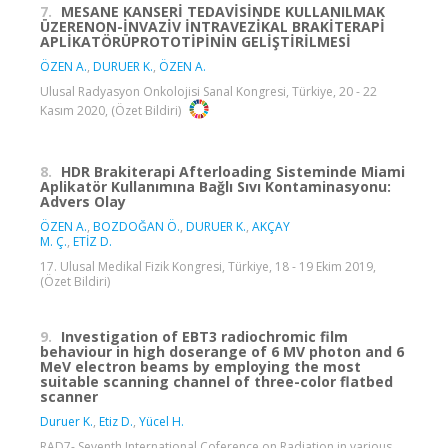
7.
MESANE KANSERİ TEDAVİSİNDE KULLANILMAK
ÜZERENON-İNVAZİV İNTRAVEZİKAL BRAKİTERAPİ
APLİKATÖRÜPROTOTİPİNİN GELİŞTİRİLMESİ
ÖZEN A.
,
DURUER K.
,
ÖZEN A.
Ulusal Radyasyon Onkolojisi Sanal Kongresi, Türkiye, 20 - 22
Kasım 2020, (Özet Bildiri)
8.
HDR Brakiterapi Afterloading Sisteminde Miami
Aplikatör Kullanımına Bağlı Sıvı Kontaminasyonu:
Advers Olay
ÖZEN A.
,
BOZDOĞAN Ö.
,
DURUER K.
,
AKÇAY
M. Ç.
,
ETİZ D.
17. Ulusal Medikal Fizik Kongresi, Türkiye, 18 - 19 Ekim 2019,
(Özet Bildiri)
9.
Investigation of EBT3 radiochromic film
behaviour in high doserange of 6 MV photon and 6
MeV electron beams by employing the most
suitable scanning channel of three-color flatbed
scanner
Duruer K.
,
Etiz D.
,
Yücel H.
RAD7- Seventh International Coference on Radiation in various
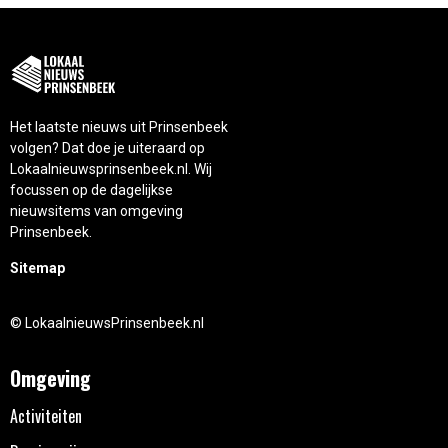
Het laatste nieuws uit Prinsenbeek
volgen? Dat doe je uiteraard op
Lokaalnieuwsprinsenbeek.nl. Wij
focussen op de dagelijkse
nieuwsitems van omgeving
Prinsenbeek.
Sitemap
© LokaalnieuwsPrinsenbeek.nl
Omgeving
Activiteiten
*-*-*
= Exercise =
Check each line above for "Bildiri" and give the number of lines that match, nothing more.

= Your solution =
2